6. The plaintiff further stated that in 2002, the 2nd appellant (the 2nd defendant in the lower court) encroached on Plot No. 532 and in 2017 a Mr. Paul Mwania Kilaku (the 3rd defendant in the lower court) claimed ownership of Plot No. 532. She stated that the area chief arbitrated over the dispute and ordered for maintenance of status quo pending adjudication. The plaintiff also stated that she sought the consent of the land adjudication officer to file the suit in the lower court.

7. The 1st and 2nd defendants, filed a statement of defence on 22nd January 2019. They denied the plaintiff’s claim and stated that the suit property already had boundaries set by the plaintiff’s grandmother and that the same were not set by the Chief. They also denied knowledge of the 3rd defendant and stated that the suit property was an ancestral land and that the same was sold in 1998 and not 1997. They also stated that the plaintiff was born in 1978 and therefore that it was not true that the late Mbithe Mutyambai was her mother.

8. The 3rd defendant did not enter appearance and subsequently the suit proceeded to hearing. The plaintiff presented six witnesses while the 1st and 2nd defendants presented four witnesses.

Plaintiff’s evidence 9. PW1 was the plaintiff, Josephine Selle Juma. Her testimony was that the defendant entered the suit property but that she did not know when that happened only that it was in the 1980s. She stated that her father Mutyambai had one son, Kisyu Mutyambai who had sold land to the 1st defendant at Kshs. 30,000/= where of Kshs. 28,400/= was paid to him. According to her, Kisyu Mutyambai had no permission to sell the land and that by a resolution with the area chief, the parties had agreed that the amount of Kshs.28,400/= be refunded to the 1st defendant but that the defendant had refused to take the money. She also averred that the 3rd defendant did not enter into the land but that when the adjudication process began in 2017, he alleged that the suit property belonged to him. She stated that the boundaries were set in 2007 when the 1st and 2nd defendants were on the land. She stated that she had a copy of her identity card showing she was born on 22nd February 1978 and that there was an error because she was born in 1963. That her daughter Wangoi Juma was born in 1984. She further stated that she obtained consent from the Land Adjudication Officer to file the suit in the lower court. She produced the chief’s letters dated 12th September 2007, 29th September 2017 and 16th October 2017; consent letter from the adjudication officer dated 21st November 2018; copy of identity card; birth certificate for Wangoi Juma; a letter from registrar of persons; and application for change of date of birth. On cross examination she stated that her father entered on the suit property before the defendants and that Kisyu Mutyambai did not inform the family he was selling the land.
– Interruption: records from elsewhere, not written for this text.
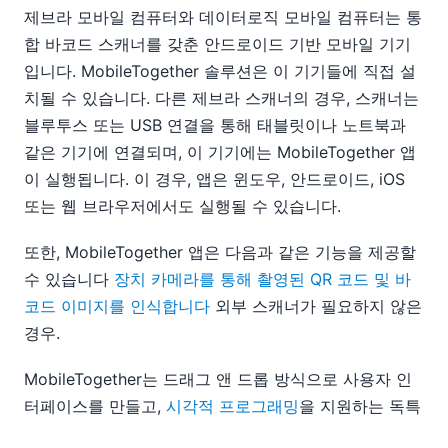
제브라 모바일 컴퓨터와 데이터로직 모바일 컴퓨터는 통
합 바코드 스캐너를 갖춘 안드로이드 기반 모바일 기기
입니다. MobileTogether 솔루션은 이 기기들에 직접 설
치될 수 있습니다. 다른 제브라 스캐너의 경우, 스캐너는
블루투스 또는 USB 연결을 통해 태블릿이나 노트북과
같은 기기에 연결되며, 이 기기에는 MobileTogether 앱
이 실행됩니다. 이 경우, 앱은 윈도우, 안드로이드, iOS
또는 웹 브라우저에서도 실행될 수 있습니다.
또한, MobileTogether 앱은 다음과 같은 기능을 제공할
수 있습니다
장치 카메라를 통해 촬영된 QR 코드 및 바
코드 이미지를 인식합니다
외부 스캐너가 필요하지 않은
경우.
MobileTogether는 드래그 앤 드롭 방식으로 사용자 인
터페이스를 만들고,
시각적 프로그래밍
을 지원하는 독특
한 방식을 통해, 복잡한 코딩 없이도 스캐너 기능을 쉽게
10. PW2 was Muthami Mbuvi, a neighbour of the plaintiff. He stated that the land belongs to the plaintiff and that his father used to border the defendants. He stated that the 2nd and 3rd defendants had entered the land during adjudication and that the late Mbithe Mutyambai was buried on the land. In cross examination, he stated that he was not aware if the 1st defendant had bought the suit property and that he did not know when the 2nd defendant entered the suit property.

11. PW3 was Jackson Kisangau Nzau. He stated that he knew the parties to the suit and the suit land as belonging to one Mutyambai and his wife Mbithe. He also stated that they had prepared a report on 12th October 2017 which he signed together with others. He also stated that in 2017, he had participated in the attempted refund of the purchase price to the 1st defendant but that the latter refused to take the money. On cross examination, it was his averment that he did not know of any relationship between the 1st defendant’s family and Mutyambai.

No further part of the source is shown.